How to use Nanonets OCR APIs

Nanonets OCR API allows you to build OCR models with ease. You can upload your data, annotate it, set the model to train, and wait to get predictions through a browser-based UI.

Below, we will give you a step-by-step guide to training your own model using the Nanonets OCR API in 9 simple steps.

Step 1: Clone the repo

git clone https://github.com/NanoNets/nanonets-ocr-sample-python
cd nanonets-ocr-sample-python
sudo pip install requests
sudo pip install tqdm

Step 2: Get your free API key

Get your free API Key from https://app.nanonets.com/#/keys

Step 3: Set the API key as an environment variable

export NANONETS_API_KEY=YOUR_API_KEY_GOES_HERE

Step 4: Create a new model

python ./code/create-model.py

Note: This generates a MODEL_ID that you need for the next step

Step 5: Add model ID as an environment variable

export NANONETS_MODEL_ID=YOUR_MODEL_ID

Step 6: Upload the training data

Collect the images of the object you want to detect. Once you have the dataset ready in the folder images (image files), start uploading the dataset.

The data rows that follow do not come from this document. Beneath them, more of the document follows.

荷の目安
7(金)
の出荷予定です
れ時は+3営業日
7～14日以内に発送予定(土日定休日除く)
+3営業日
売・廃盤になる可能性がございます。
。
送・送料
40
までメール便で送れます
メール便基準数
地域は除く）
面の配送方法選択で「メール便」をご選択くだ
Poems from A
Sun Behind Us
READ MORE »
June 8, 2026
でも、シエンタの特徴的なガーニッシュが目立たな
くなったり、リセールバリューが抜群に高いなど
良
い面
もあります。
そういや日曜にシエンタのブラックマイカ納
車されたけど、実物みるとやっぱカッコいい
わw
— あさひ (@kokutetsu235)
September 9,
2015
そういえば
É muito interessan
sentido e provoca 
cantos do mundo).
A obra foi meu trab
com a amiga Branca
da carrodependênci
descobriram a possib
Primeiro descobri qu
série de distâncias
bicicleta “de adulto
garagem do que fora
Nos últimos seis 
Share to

python ./code/upload-training.py

Step 7: Train Model

Once the Images have been uploaded, begin training the Model

python ./code/train-model.py

Step 8: Get the model state

The model takes ~30 minutes to train. You will get an email once the model is trained. In the meantime, you check the state of the model.

watch -n 100 python ./code/model-state.py

Step 9: Make the prediction

Once the model is trained. You can make predictions using the model

python ./code/prediction.py PATH_TO_YOUR_IMAGE.jpg

Conclusion

While many OCR products are available today, only a few have progressed to applying deep learning-based approaches. There is a dearth of such products that make the OCR process easier for users and organizations.

The right AI-powered OCR API can ensure secure capture, categorization, and extraction of unseen, unstructured documents or forms into structured data within seconds.